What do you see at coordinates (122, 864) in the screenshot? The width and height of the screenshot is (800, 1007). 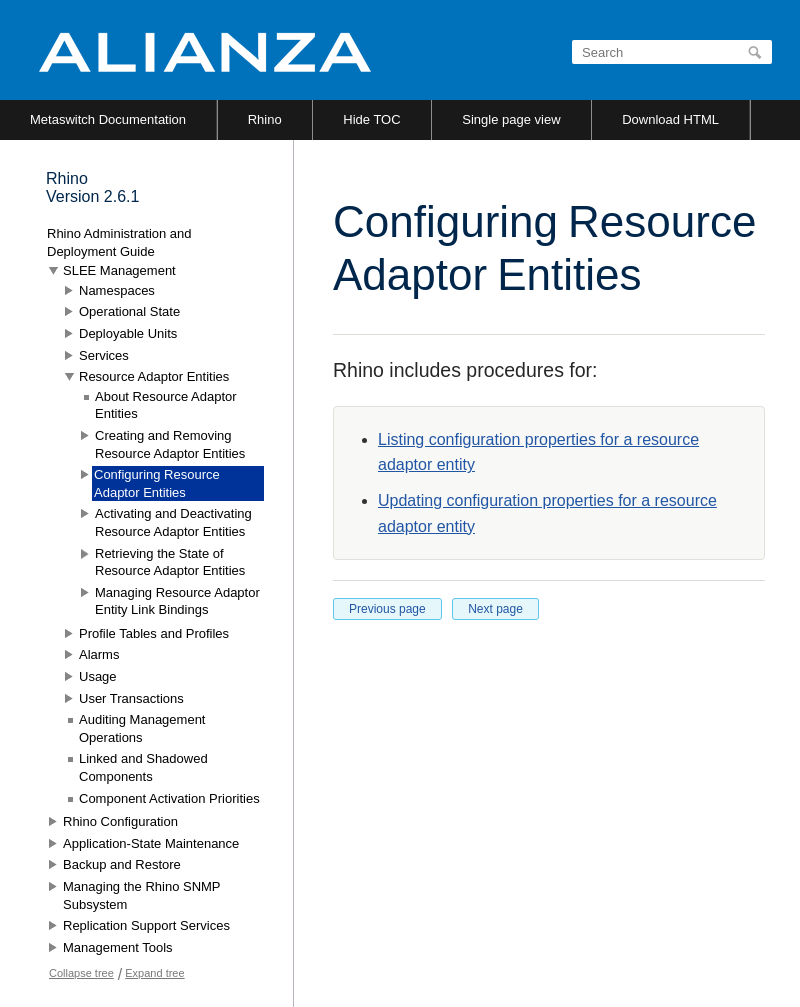 I see `Backup and Restore` at bounding box center [122, 864].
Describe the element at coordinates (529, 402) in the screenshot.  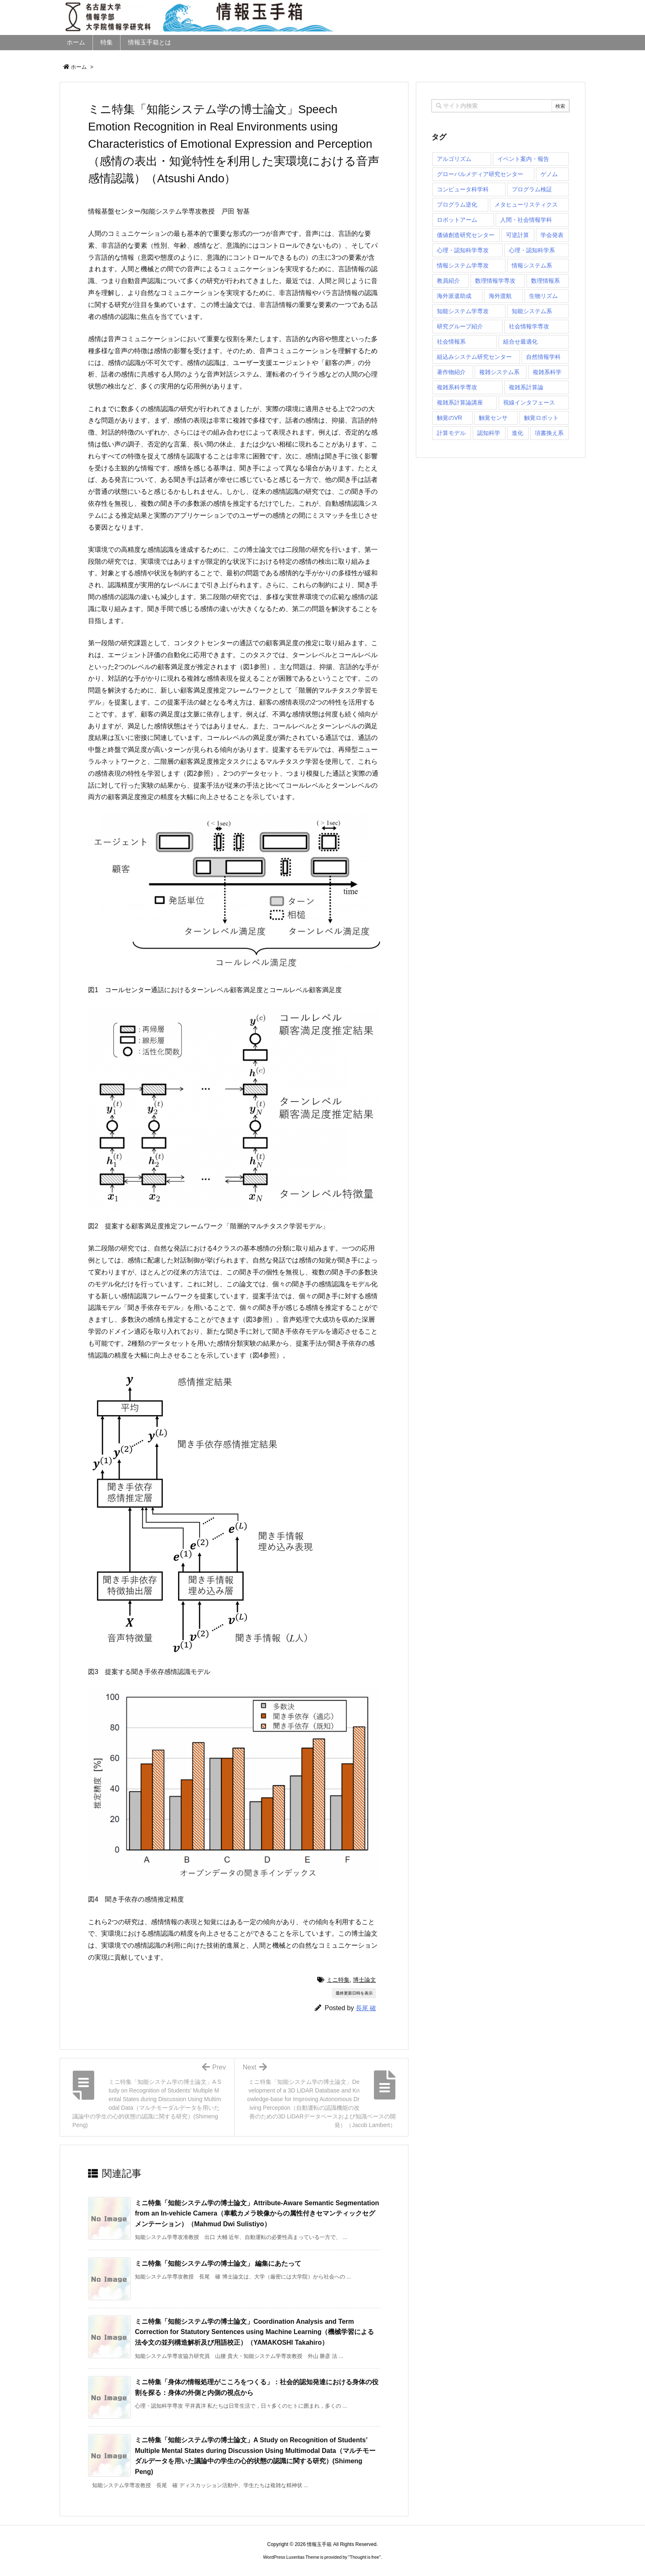
I see `視線インタフェース [視線インタフェース (1個の項目)]` at that location.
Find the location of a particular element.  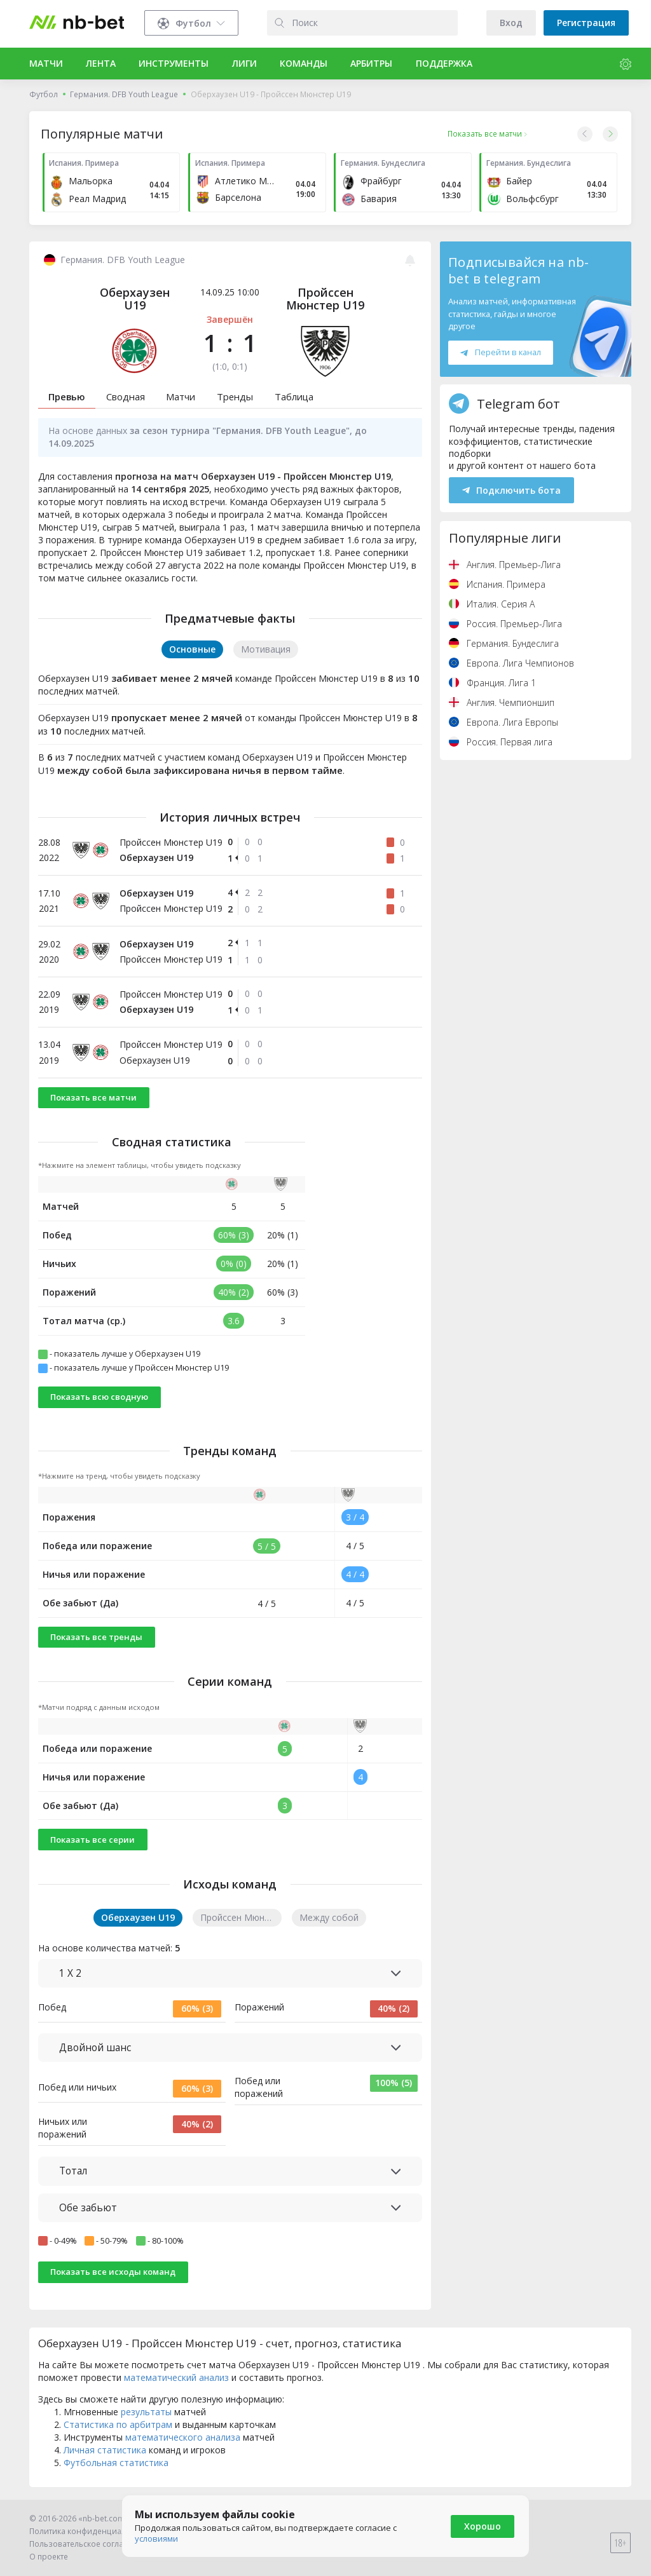

Показать все матчи is located at coordinates (93, 1097).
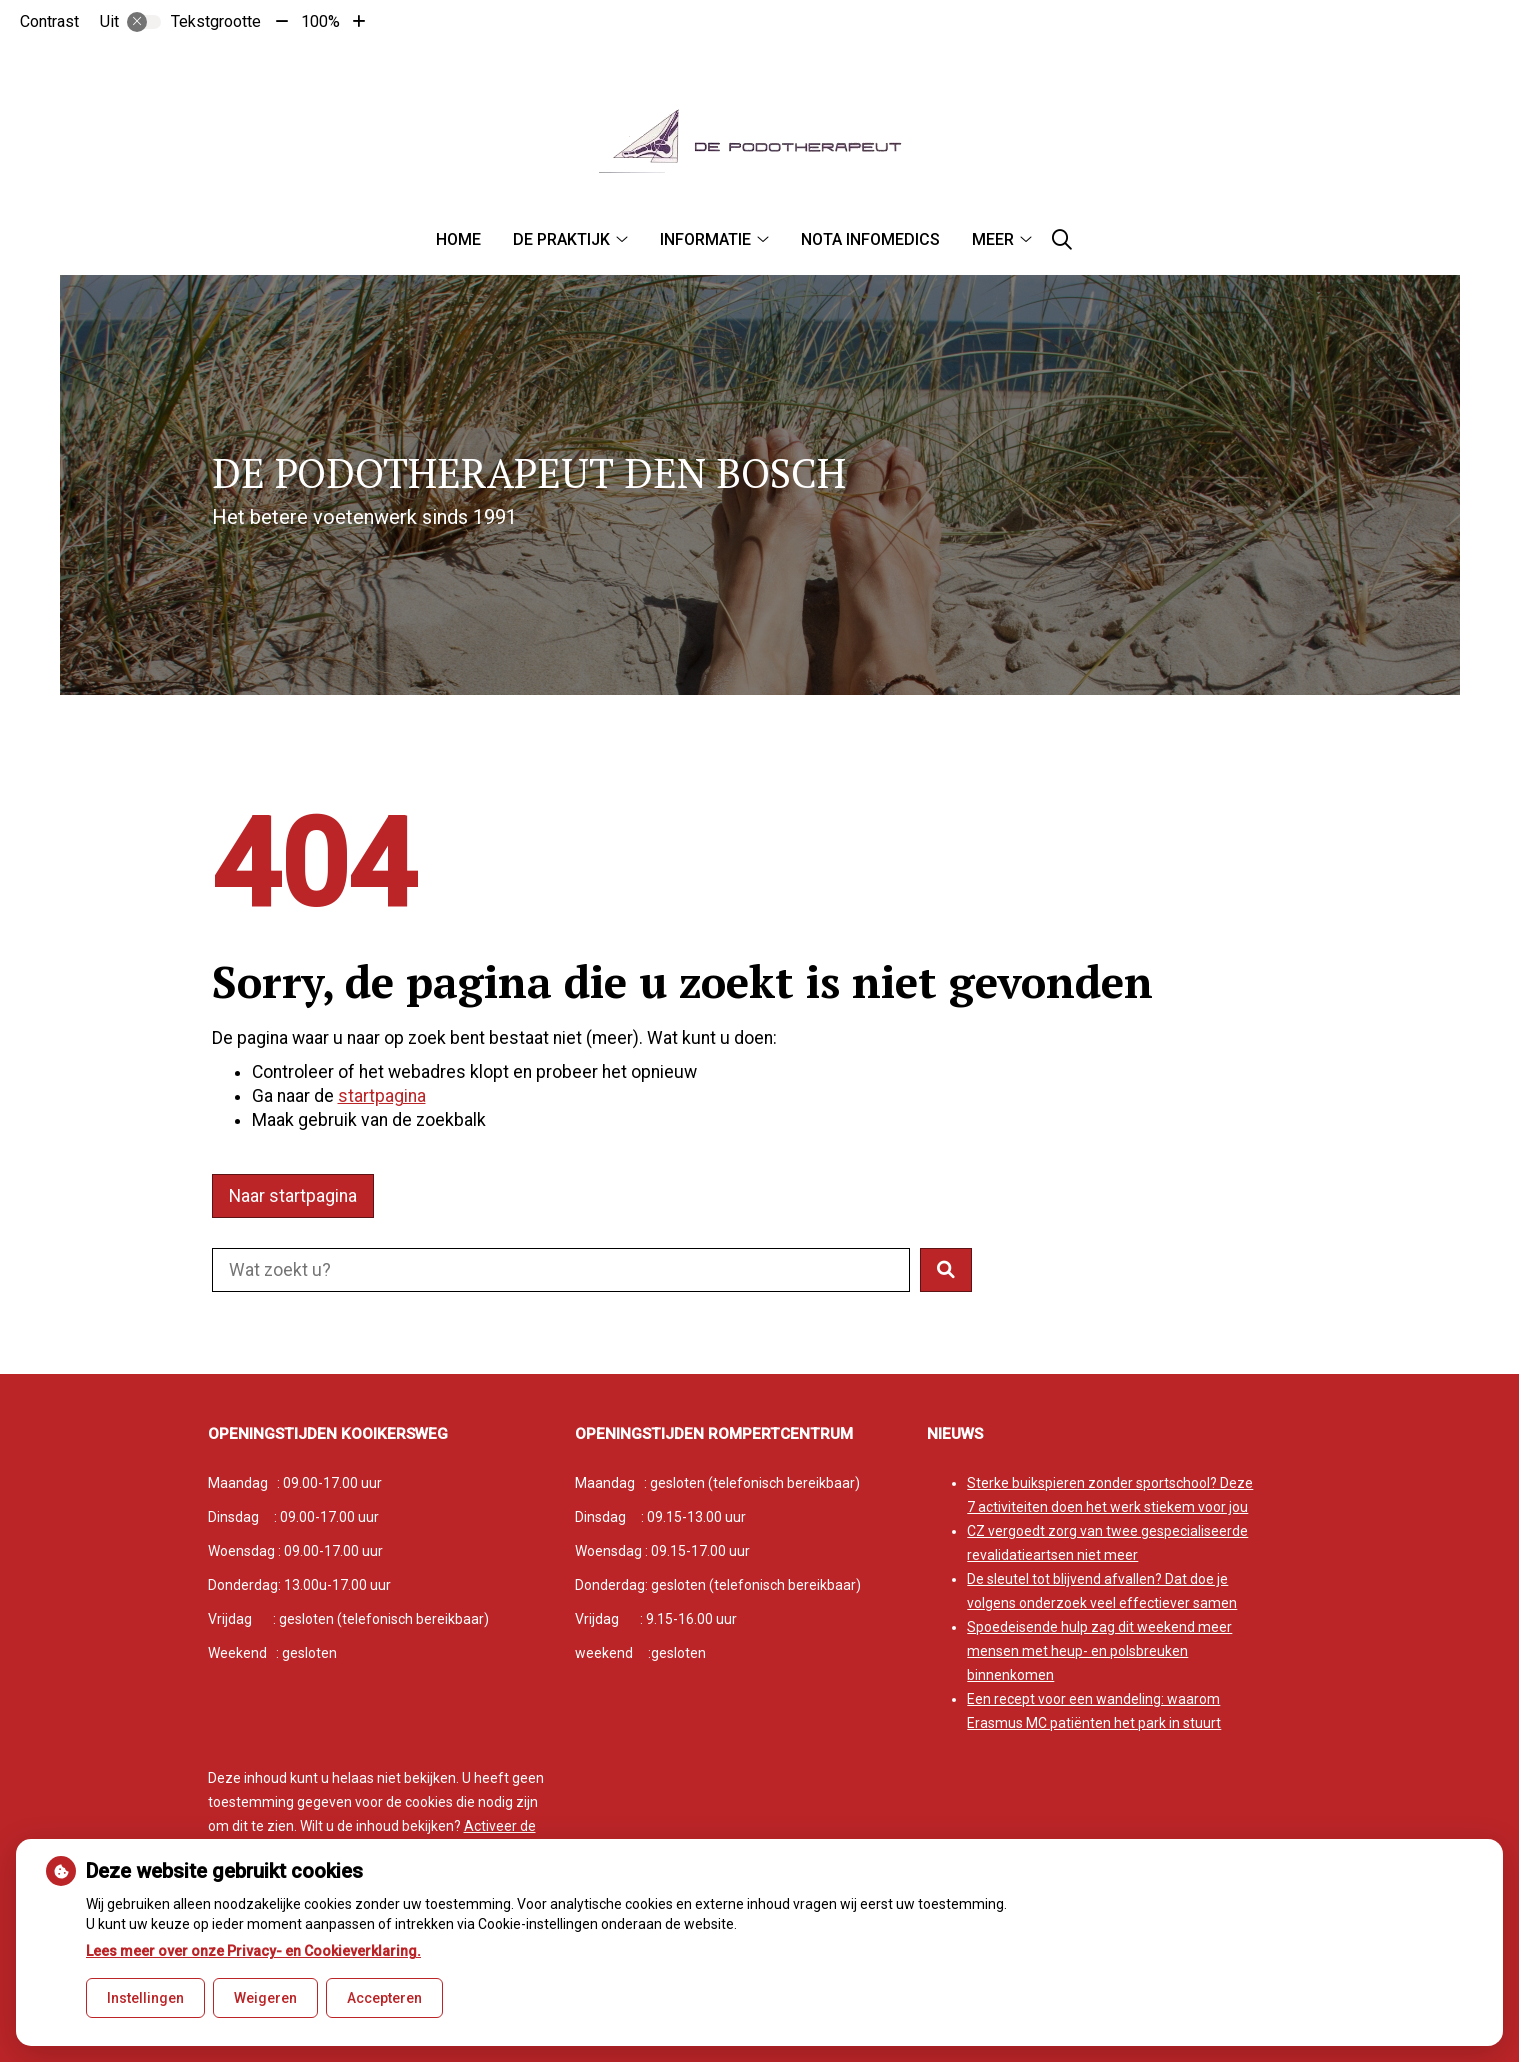 The image size is (1519, 2062). Describe the element at coordinates (382, 1096) in the screenshot. I see `startpagina` at that location.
•••••
Write out each line exactly, from the one containing "Describe the element at coordinates (529, 402)" through the end of the entries, and skip the pictures.

== ANSWER AREA ==
Describe the element at coordinates (529, 402) in the screenshot.  
I see `視線インタフェース [視線インタフェース (1個の項目)]` at that location.
Find the location of a particular element.  

Показать все матчи is located at coordinates (93, 1097).
 The image size is (1519, 2062). Describe the element at coordinates (382, 1096) in the screenshot. I see `startpagina` at that location.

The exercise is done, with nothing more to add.